Fritz Lang intervistato da William Friedkin

Viennese di nascita e di cultura (1890-1976) figlio di un architetto, studiò pittura e architettura a Vienna, Monaco e Parigi. Fritz Lang travasò nelle sue prime esperienze cinematografiche il gusto figurativo della composizione dell’immagine, della scenografia, dell’illuminazione, creando spettacoli che, al di là delle suggestioni drammatiche che le varie vicende potevano suggerire, si facevano ammirare per lo stile raffinato.

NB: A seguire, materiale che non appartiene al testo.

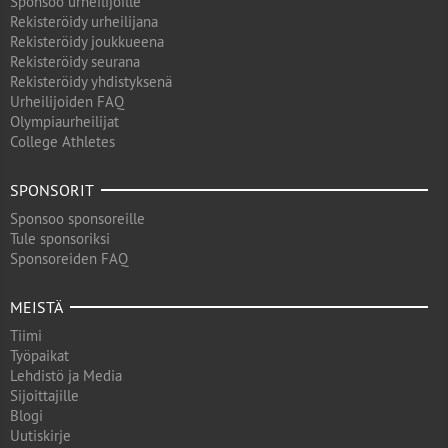
Sponsoo urheilijoille
Rekisteröidy urheilijana
Rekisteröidy joukkueena
Rekisteröidy seurana
Rekisteröidy yhdistyksenä
Urheilijoiden FAQ
Olympiaurheilijat
College Athletes
SPONSORIT
Sponsoo sponsoreille
Tule sponsoriksi
Sponsoreiden FAQ
MEISTÄ
Tiimi
Työpaikat
Lehdistö ja Media
Sijoittajille
Blogi
Uutiskirje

Lang si caratterizza soprattutto come un regista attento alla composizione dell’inquadratura, attraverso le immagini che si impongono per il loro carattere simbolico e geometrico, a volte anche giocate su evidenti principi di simmetria visiva, che il movimento riesce poi a rielaborare senza spezzarne l’equilibrio formale.

L’esordio cinematografico di Lang risale al 1916 come sceneggiatore, in collaborazione con Thea von Harbou (che insieme a Leni Riefenstahl diventerà la regista del terzo reich).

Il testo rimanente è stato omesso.